Brief: Although the records contain pictures, the copy should leave them out and match everything else exactly.

== Data for this exercise

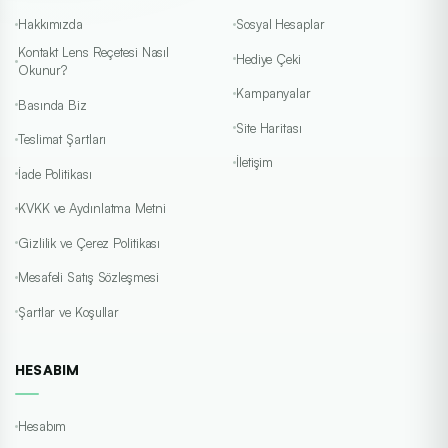
Hakkımızda
Sosyal Hesaplar
Kontakt Lens Reçetesi Nasıl
Hediye Çeki
Okunur?
Kampanyalar
Basında Biz
Site Haritası
Teslimat Şartları
İletişim
İade Politikası
KVKK ve Aydınlatma Metni
Gizlilik ve Çerez Politikası
Mesafeli Satış Sözleşmesi
Şartlar ve Koşullar
HESABIM
Hesabım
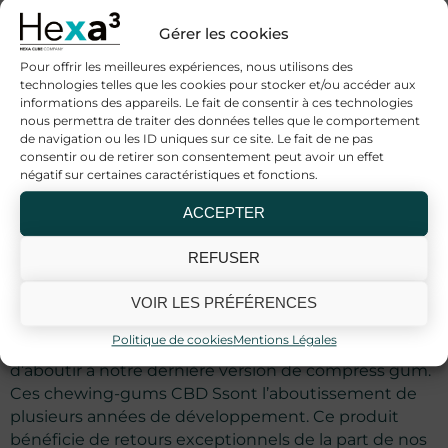
avoir un dosage précis.
Gérer les cookies
Chewing-Gums CBD Hexa3 selon
Pour offrir les meilleures expériences, nous utilisons des
vos besoins, les seuls Compress
technologies telles que les cookies pour stocker et/ou accéder aux
Gums sur le marché
informations des appareils. Le fait de consentir à ces technologies
nous permettra de traiter des données telles que le comportement
de navigation ou les ID uniques sur ce site. Le fait de ne pas
Le compress gum, c’est un chewing-gum sous forme
consentir ou de retirer son consentement peut avoir un effet
ronde, qui nous permet de doser le produit de façon
négatif sur certaines caractéristiques et fonctions.
optimale, et d’obtenir une consistance unique.
ACCEPTER
Les Chewing-Gums CBD saveur
REFUSER
Menthe Hexa3, le meilleur goût
à ce jour
VOIR LES PRÉFÉRENCES
Politique de cookies
Mentions Légales
Nous avons déjà développé 4 formules avant
d’aboutir à notre dernière version de compress gum.
Ces chewing-gums CBD Ssont l’aboutissement de
plusieurs années de développement. Ce produit
bénéficie de retours exceptionnels de la part de nos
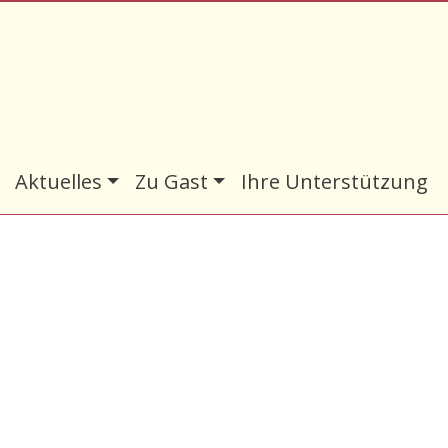
Aktuelles
Zu Gast
Ihre Unterstützung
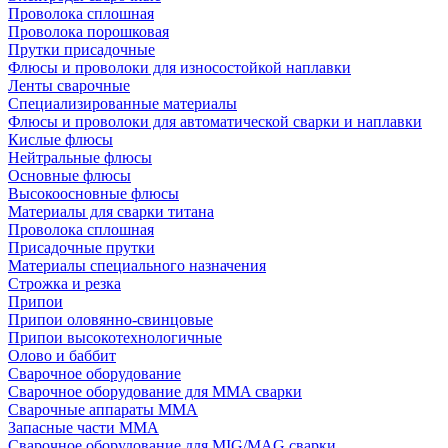
Проволока сплошная
Проволока порошковая
Прутки присадочные
Флюсы и проволоки для износостойкой наплавки
Ленты сварочные
Специализированные материалы
Флюсы и проволоки для автоматической сварки и наплавки
Кислые флюсы
Нейтральные флюсы
Основные флюсы
Высокоосновные флюсы
Материалы для сварки титана
Проволока сплошная
Присадочные прутки
Материалы специального назначения
Строжка и резка
Припои
Припои оловянно-свинцовые
Припои высокотехнологичные
Олово и баббит
Сварочное оборудование
Сварочное оборудование для MMA сварки
Сварочные аппараты MMA
Запасные части MMA
Сварочное оборудование для MIG/MAG сварки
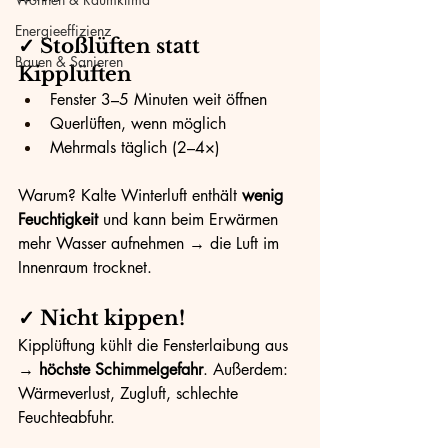
Energieeffizienz
✓ Stoßlüften statt 
Bauen & Sanieren
Kipplüften
Fenster 3–5 Minuten weit öffnen
Querlüften, wenn möglich
Mehrmals täglich (2–4×)
Warum? Kalte Winterluft enthält 
wenig 
Feuchtigkeit
 und kann beim Erwärmen 
mehr Wasser aufnehmen → die Luft im 
Innenraum trocknet.
✓ Nicht kippen!
Kipplüftung kühlt die Fensterlaibung aus 
→ 
höchste Schimmelgefahr
. Außerdem: 
Wärmeverlust, Zugluft, schlechte 
Feuchteabfuhr.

====

Answer to this task:
Hakkımızda
Sosyal Hesaplar
Kontakt Lens Reçetesi Nasıl
Hediye Çeki
Okunur?
Kampanyalar
Basında Biz
Site Haritası
Teslimat Şartları
İletişim
İade Politikası
KVKK ve Aydınlatma Metni
Gizlilik ve Çerez Politikası
Mesafeli Satış Sözleşmesi
Şartlar ve Koşullar
HESABIM
Hesabım
avoir un dosage précis.
Gérer les cookies
Chewing-Gums CBD Hexa3 selon
Pour offrir les meilleures expériences, nous utilisons des
vos besoins, les seuls Compress
technologies telles que les cookies pour stocker et/ou accéder aux
Gums sur le marché
informations des appareils. Le fait de consentir à ces technologies
nous permettra de traiter des données telles que le comportement
de navigation ou les ID uniques sur ce site. Le fait de ne pas
Le compress gum, c’est un chewing-gum sous forme
consentir ou de retirer son consentement peut avoir un effet
ronde, qui nous permet de doser le produit de façon
négatif sur certaines caractéristiques et fonctions.
optimale, et d’obtenir une consistance unique.
ACCEPTER
Les Chewing-Gums CBD saveur
REFUSER
Menthe Hexa3, le meilleur goût
à ce jour
VOIR LES PRÉFÉRENCES
Politique de cookies
Mentions Légales
Nous avons déjà développé 4 formules avant
d’aboutir à notre dernière version de compress gum.
Ces chewing-gums CBD Ssont l’aboutissement de
plusieurs années de développement. Ce produit
bénéficie de retours exceptionnels de la part de nos
Aktuelles
Zu Gast
Ihre Unterstützung
Проволока сплошная
Проволока порошковая
Прутки присадочные
Флюсы и проволоки для износостойкой наплавки
Ленты сварочные
Специализированные материалы
Флюсы и проволоки для автоматической сварки и наплавки
Кислые флюсы
Нейтральные флюсы
Основные флюсы
Высокоосновные флюсы
Материалы для сварки титана
Проволока сплошная
Присадочные прутки
Материалы специального назначения
Строжка и резка
Припои
Припои оловянно-свинцовые
Припои высокотехнологичные
Олово и баббит
Сварочное оборудование
Сварочное оборудование для MMA сварки
Сварочные аппараты MMA
Запасные части MMA
Сварочное оборудование для MIG/MAG сварки
Energieeffizienz
✓ Stoßlüften statt 
Bauen & Sanieren
Kipplüften
Fenster 3–5 Minuten weit öffnen
Querlüften, wenn möglich
Mehrmals täglich (2–4×)
Warum? Kalte Winterluft enthält 
wenig 
Feuchtigkeit
 und kann beim Erwärmen 
mehr Wasser aufnehmen → die Luft im 
Innenraum trocknet.
✓ Nicht kippen!
Kipplüftung kühlt die Fensterlaibung aus 
→ 
höchste Schimmelgefahr
. Außerdem: 
Wärmeverlust, Zugluft, schlechte 
Feuchteabfuhr.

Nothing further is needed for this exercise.